Likening this case to Stoddard Wendle, SSEQ argues that ASIC stepped into the shoes of Andrewjeski, which had no ownership interest in the combine. SSEQ claims that Agricredit stepped into its shoes due to the assignment and that, therefore, SSEQ is the beneficiary of the insurance policy paid on behalf of Agricredit. In essence, SSEQ claims that despite the assignment of all its interests in the contract and the combine to Agricredit, it still retains those interests. We do not agree. Unlike Stoddard Wendle, SSEQ was not reassigned the lease contract from Agricredit.[4] At the time of the alleged tort, and again at the time of the loss, SSEQ was essentially a third party to the lease agreement.[5] It held no interest in the contract or in the combine. Agricredit held those interests. The fact that Agricredit obtained those interests from SSEQ did not make SSEQ a party with a beneficial interest in the insurance policy. It was not a named insured, nor did it have any insurable interest in the combine or the contract.

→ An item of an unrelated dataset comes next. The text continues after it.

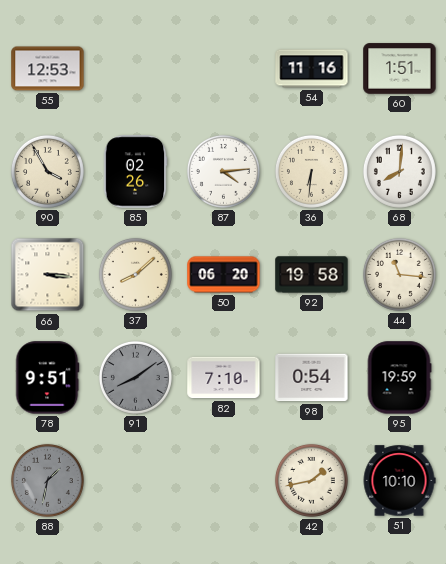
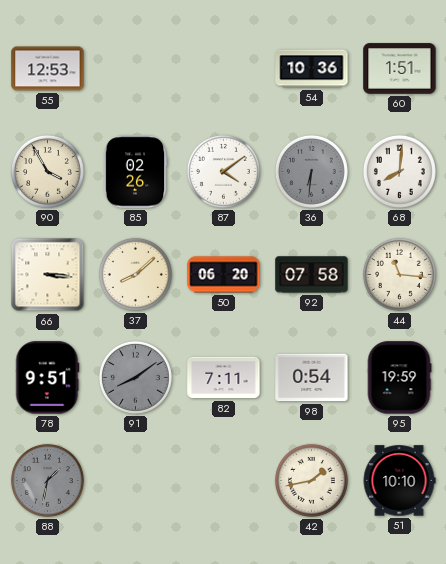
54: 11:16 -> 10:36
87: 4:14 -> 4:09
36 dial: cream -> grey
92: 19:58 -> 07:58
82: 7:10 -> 7:11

At the time of its alleged tortious act in repairing the combine, SSEQ had no interest in the implement. It was as much a third party to that proceeding as if it had never originated the lease. Unlike the dealer in Stoddard Wendle, SSEQ did not have a beneficial interest in the combine or the contract.

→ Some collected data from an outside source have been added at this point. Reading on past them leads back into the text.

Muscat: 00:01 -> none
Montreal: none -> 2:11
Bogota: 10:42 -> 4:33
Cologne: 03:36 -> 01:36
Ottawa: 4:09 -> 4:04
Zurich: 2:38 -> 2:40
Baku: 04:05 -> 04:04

Both ASIC and SSEQ claim to stand in Agricredit’s shoes. ASIC had such standing by reason of its insurance policy with Agricredit. SSEQ did not because it had assigned away its interests to Agricredit. Accordingly, Agricredit could sue SSEQ for the latter’s alleged negligence. As subrogee, ASIC can maintain that same action.
The judgment of the trial court is reversed and the case remanded for further proceedings.
A majority of the panel has determined this opinion will not be printed in the Washington Appellate Reports, but it will be filed for public record pursuant to RCW 2.06.040.
Kulik, A.C.J. and Brown, J., concur.